News.Az interviews Adnan Vatansever, Senior Associate, Energy and Climate Program, Carnegie Endowment for International Peace.

Azerbaijan and Turkey have signed a package of agreements on gas supplies to Turkey. How would you comment on this agreement?

The failure to reach an agreement was a major problem in the past two years. So, this must be good news for both sides.

The Nabucco Gas Pipeline consortium has welcomed the agreements signed by Azerbaijan and Turkey on terms for the transit of gas via Turkey to Europe. Do you think that all problems about Nabucco project will be solved?

The disagreements on the details of gas contracts with Azerbaijan was a major obstacle. So, this is a major positive step. But, there are several problems remaining. First, the relations between Ankara and Baku may experience new tensions, if Ankara decides to renew its "rapprochement" with Armenia. Currently, its prospects have been left unclear. Second, realizing Nabucco requires much more efforts than a gas deal between Turkey and Azerbaijan. Questions about filling the full capacity of the pipeline need to be resolved. Also parties will need to work on the details of sales agreements between suppliers and buyers.

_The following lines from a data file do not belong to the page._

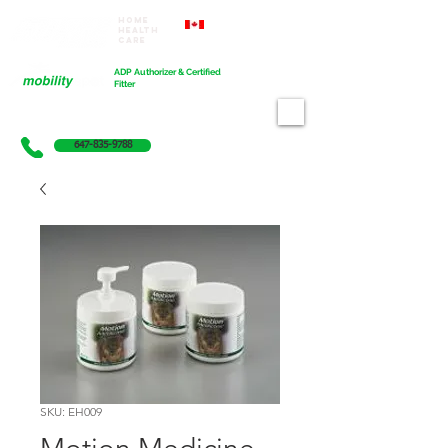
Home
Proudly Canadian
Health
Care
Cart
ADP Authorizer & Certified
Fitter
647-835-9788
SKU: EH009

Russian Prime-minister Putin commenting this agreement said that there is no competition between the Azerbaijani and Russian supplies to Turkey. Is it really so or Russia may worry about enhancing of Azerbaijan’s role as a gas supplier?

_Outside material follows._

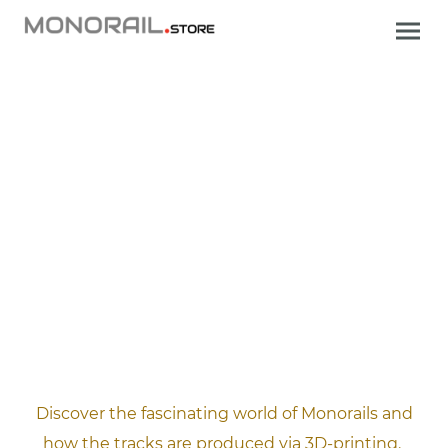
.
Discover the fascinating world of Monorails and
how the tracks are produced via 3D-printing.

Nabucco and Russian gas are competing for the same market - Europe/Turkey, and demand growth in both markets has become uncertain. One may probably say that there is "space" for both players in these markets, but only in the longer-run. In the short and medium-term, they will compete for the same market.

What consequences could be after Turkey’s decision to freeze energy cooperation with Israel?

It will hardly have any significant consequences. This is because the economic viability of the proposed projects was highly questionable. Moreover, Putin has also indicated that Israel might be able to develop its own gas reserves that will deem the gas export projects via Turkey unnecessary.

Do you think that political and energy problems between Turkey and Israel may harm Azerbaijan, the main Turkish partner in energy delivers to the world market?

Not really, as Turkey hopes to maintain its transit role for Azerbaijani oil and gas.